Das Ölgemälde „Blauer Tag voll schwarzer Vögel“, 1969, 30×27 cm, Öl auf Holz. Die Signatur des Künstlers befindet sich rechts unten im Bild. Es ist kürzlich über einen Erbfall auf dem Markt gekommen und befindet sich jetzt wieder in Privatbesitz.

Herbert Benedikt Blauer Tag voll schwarzer Vögel, Öl auf Holz, 1969

Herbert Benedikt entwickelt das Bild um eine aufrechtstehende Frauengestalt, die nur mit einem eleganten, in roten Falten gelegten Rock, den ihre linke Hand auf dem Unterbauch ruhend fixiert, bekleidet. Der Oberkörper ist schlank und nackt und der Kopf auf langem Hals wurde durch eine gelbe Blüte mit aufwendigen Blütenfortsetzen und einer blauen Perle in der Mitte ersetzt.

Die Figur, die ihre rechte Hand über den nackten Bauch gelegt hat, steht in Mitten eines Kraters, der hinter ihr im Boden zusätzlich geöffnet und aufgebrochen erscheint. Im Krater hinter der Figur, die den Rand des rückwärtigen Kraterrandes um längen überragt, ohne das man über den Rand hinwegsehen könnte, finden sich zu beiden Seiten je drei weiß-rot gestrichene Stangen, wie sie oft in Venedigbildern Benedikts als Ankerplatz von Gondeln Verwendung finden. Der saftig grüne Boden ist mit niedrigem Buschwerk, wie hereingetupft gemalt, besetzt.

Die Situation ist angelehnt an Benedikts Begeisterung über die Form und Struktur der Steinbrüche im heimischen Neubeckum. Daher kann der Kraterrand auch als Benker bezeichnet werden.

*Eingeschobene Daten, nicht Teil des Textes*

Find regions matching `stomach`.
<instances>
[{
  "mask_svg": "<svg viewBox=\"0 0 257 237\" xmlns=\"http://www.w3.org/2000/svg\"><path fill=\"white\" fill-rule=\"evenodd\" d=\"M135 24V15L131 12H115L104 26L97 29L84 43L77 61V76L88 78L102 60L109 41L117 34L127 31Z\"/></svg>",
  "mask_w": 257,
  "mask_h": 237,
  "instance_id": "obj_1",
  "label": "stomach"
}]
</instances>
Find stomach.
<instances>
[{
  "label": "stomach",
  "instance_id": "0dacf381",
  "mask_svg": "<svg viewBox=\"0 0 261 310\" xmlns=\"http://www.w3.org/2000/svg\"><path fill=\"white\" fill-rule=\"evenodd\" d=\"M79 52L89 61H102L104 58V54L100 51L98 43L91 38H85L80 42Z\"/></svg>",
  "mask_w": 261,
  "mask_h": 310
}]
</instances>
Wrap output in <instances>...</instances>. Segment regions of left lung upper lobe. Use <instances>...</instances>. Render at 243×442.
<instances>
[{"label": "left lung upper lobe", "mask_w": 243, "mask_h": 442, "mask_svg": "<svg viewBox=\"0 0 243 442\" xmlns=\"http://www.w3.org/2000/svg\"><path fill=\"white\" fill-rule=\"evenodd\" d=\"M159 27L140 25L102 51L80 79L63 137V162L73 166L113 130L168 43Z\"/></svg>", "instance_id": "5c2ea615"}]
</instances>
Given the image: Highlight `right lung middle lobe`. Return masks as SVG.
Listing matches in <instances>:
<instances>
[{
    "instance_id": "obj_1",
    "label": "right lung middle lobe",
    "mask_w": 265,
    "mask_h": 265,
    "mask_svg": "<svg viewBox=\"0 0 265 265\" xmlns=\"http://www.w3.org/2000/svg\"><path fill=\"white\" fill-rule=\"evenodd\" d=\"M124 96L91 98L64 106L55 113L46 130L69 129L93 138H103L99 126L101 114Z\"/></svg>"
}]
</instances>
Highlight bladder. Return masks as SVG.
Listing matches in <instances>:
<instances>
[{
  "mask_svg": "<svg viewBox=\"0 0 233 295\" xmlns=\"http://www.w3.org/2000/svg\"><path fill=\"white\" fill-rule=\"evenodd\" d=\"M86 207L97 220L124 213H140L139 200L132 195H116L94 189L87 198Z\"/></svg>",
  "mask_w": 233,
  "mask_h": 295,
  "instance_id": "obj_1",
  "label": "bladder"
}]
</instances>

Am Benker sind im Hintergrund je zwei Baumgruppen zu erkennen. Auf der rechten Seite drei dünne, junge Bäumchen und auf der linken Seite vier jünge Bäumchen. Benedikt spielt mit den Baumgruppen auf die heilige und die weltliche Zahl 3 und 4 an. Der Dreiklang von gleichen Motiven findet sich in vielen Bildern Benedikts, z.B. Venedig Nr.3 Die Frauengestalt steht wie in der Mitte eines Amphitheaters, ohne das weitere menschliche Wesen zu erkennen sind.

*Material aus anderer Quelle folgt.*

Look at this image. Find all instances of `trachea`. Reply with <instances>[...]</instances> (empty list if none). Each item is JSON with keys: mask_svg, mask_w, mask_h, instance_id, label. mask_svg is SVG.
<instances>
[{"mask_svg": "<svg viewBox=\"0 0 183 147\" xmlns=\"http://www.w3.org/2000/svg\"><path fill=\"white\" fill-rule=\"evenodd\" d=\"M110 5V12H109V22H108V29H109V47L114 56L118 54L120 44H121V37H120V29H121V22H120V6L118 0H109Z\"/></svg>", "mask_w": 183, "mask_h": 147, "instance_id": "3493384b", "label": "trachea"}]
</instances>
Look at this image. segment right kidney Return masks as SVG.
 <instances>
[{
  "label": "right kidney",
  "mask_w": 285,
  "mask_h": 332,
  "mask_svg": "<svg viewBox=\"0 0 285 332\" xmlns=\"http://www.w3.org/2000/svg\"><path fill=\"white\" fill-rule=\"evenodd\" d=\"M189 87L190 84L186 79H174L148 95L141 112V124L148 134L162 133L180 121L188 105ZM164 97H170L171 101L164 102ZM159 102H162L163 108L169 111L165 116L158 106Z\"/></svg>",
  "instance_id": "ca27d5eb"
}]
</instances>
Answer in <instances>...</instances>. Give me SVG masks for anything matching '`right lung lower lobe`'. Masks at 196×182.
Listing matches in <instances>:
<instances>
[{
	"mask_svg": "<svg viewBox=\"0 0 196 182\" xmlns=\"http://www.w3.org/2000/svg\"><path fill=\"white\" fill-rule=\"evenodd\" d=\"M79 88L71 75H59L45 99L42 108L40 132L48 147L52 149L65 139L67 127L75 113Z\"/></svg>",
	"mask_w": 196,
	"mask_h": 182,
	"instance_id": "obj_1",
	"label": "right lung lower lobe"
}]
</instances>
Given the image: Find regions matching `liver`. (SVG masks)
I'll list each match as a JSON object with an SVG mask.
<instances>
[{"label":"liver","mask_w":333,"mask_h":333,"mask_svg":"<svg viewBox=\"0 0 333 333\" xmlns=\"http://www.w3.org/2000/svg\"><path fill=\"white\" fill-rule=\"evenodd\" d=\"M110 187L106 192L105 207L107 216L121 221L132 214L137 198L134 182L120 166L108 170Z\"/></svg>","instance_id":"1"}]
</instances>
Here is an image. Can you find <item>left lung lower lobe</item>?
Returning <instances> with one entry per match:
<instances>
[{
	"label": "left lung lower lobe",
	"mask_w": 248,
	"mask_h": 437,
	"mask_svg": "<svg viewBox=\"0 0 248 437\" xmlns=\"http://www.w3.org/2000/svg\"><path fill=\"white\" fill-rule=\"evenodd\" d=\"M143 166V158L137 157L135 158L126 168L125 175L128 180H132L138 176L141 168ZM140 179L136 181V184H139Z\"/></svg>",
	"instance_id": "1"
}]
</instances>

Im bewegten Himmel, der als Hintergrund 2/3 des Bildes in einer geschwungenen Form des Steinbruches einnimmt, sieht man getupfte Wolkenformationen, wie sie viel in der Fläche Westfalens zu beobachten sind. In vier Formationen je zwei auf jeder Seite sind schwarze kleine Vögel zu erkennen. Die Vögel sind weder bedrohlich noch sehr genau zu erkennen, so dass der blaue Himmel und die Vogelschwärme die dem Bild den Titel geben, in einem starken Kontrast zu der beherrschenden Blütenkopffrau im Zentrum stehen.

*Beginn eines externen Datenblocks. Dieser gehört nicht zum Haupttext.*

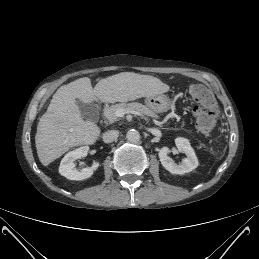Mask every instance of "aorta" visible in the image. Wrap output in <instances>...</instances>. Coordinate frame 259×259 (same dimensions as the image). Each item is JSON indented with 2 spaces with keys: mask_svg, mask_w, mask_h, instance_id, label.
Listing matches in <instances>:
<instances>
[{
  "mask_svg": "<svg viewBox=\"0 0 259 259\" xmlns=\"http://www.w3.org/2000/svg\"><path fill=\"white\" fill-rule=\"evenodd\" d=\"M126 138L131 143H137L140 140V133L135 129H131L127 132Z\"/></svg>",
  "mask_w": 259,
  "mask_h": 259,
  "instance_id": "1",
  "label": "aorta"
}]
</instances>
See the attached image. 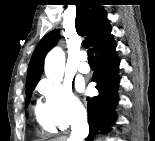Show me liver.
<instances>
[{
    "label": "liver",
    "mask_w": 155,
    "mask_h": 141,
    "mask_svg": "<svg viewBox=\"0 0 155 141\" xmlns=\"http://www.w3.org/2000/svg\"><path fill=\"white\" fill-rule=\"evenodd\" d=\"M52 141H66V137H59V138L53 139Z\"/></svg>",
    "instance_id": "obj_1"
}]
</instances>
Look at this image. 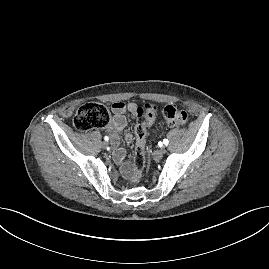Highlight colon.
I'll return each instance as SVG.
<instances>
[{
    "label": "colon",
    "mask_w": 269,
    "mask_h": 269,
    "mask_svg": "<svg viewBox=\"0 0 269 269\" xmlns=\"http://www.w3.org/2000/svg\"><path fill=\"white\" fill-rule=\"evenodd\" d=\"M156 112L157 107L152 104L138 108V119L135 126L137 142L133 161L134 173L132 176L134 181L140 178L141 171L146 163V131L147 127L152 123ZM162 115L166 124L170 127L183 126L188 120V114L185 110L172 105L164 107ZM109 121L110 111L107 106L99 103H87L77 110L73 124L79 131H88L103 128L108 125Z\"/></svg>",
    "instance_id": "1"
}]
</instances>
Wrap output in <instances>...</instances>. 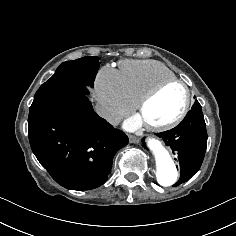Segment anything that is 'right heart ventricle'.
<instances>
[{
  "mask_svg": "<svg viewBox=\"0 0 236 236\" xmlns=\"http://www.w3.org/2000/svg\"><path fill=\"white\" fill-rule=\"evenodd\" d=\"M121 72L134 102H138L158 82L176 78V74L167 65L154 60H126L121 64Z\"/></svg>",
  "mask_w": 236,
  "mask_h": 236,
  "instance_id": "e07e8e85",
  "label": "right heart ventricle"
}]
</instances>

Eine ähnliche Komposition, hier allerdings mit einer Satellitenschüssel als Kopf schuf Benedikt in den Jahren 1959 bis 1962 als Radierung. Hier ist der Körper der Frau aber weniger ästhetisch mehr asketisch ausgezehrt und die Arme sind überlängt und eher hektisch vor dem Körper gehalten.
Biografisch ist Benedikt in dieser Zeit Zeichenlehrer an der Fachhochschule für Innenarchitektur in Beckum und Detmold. Eine für ihn glückliche Zeit, da ihm das Unterrichten junger Studenten viel Freude bereitete.
Im Vergleich zu der colorierten Zeichnung fällt auf, dass das Bild eher einen ruhigeren Charakter und einen weniger bedrohlichen zeigt. Die hektische Übersiedlungsphase scheint abgeschlossen und ein gutes Auskommen durch Aufträge und durch die Anstellung als Zeichenlehrer bestätigte die Richtigkeit des Wohnortwechsels nach Westfalen.
Der Titel des Ölgemäldes lässt auf eine negative Nuannce durch die dunklen Vögel, die den blauen Tag beherrschen deuten. Im Bild ist diese Stimmung nicht zu spüren. Vögel als Sinnbild von Seelen Verstorbener, die die Blütenkopffrau an einem blauen hellen Tag umgeben und vielleicht sogar Schutz in der etwas unwirklichen Steinbruch bieten könnte den Maler ebenfalls zu der Betitelung seines Werkes geführt haben.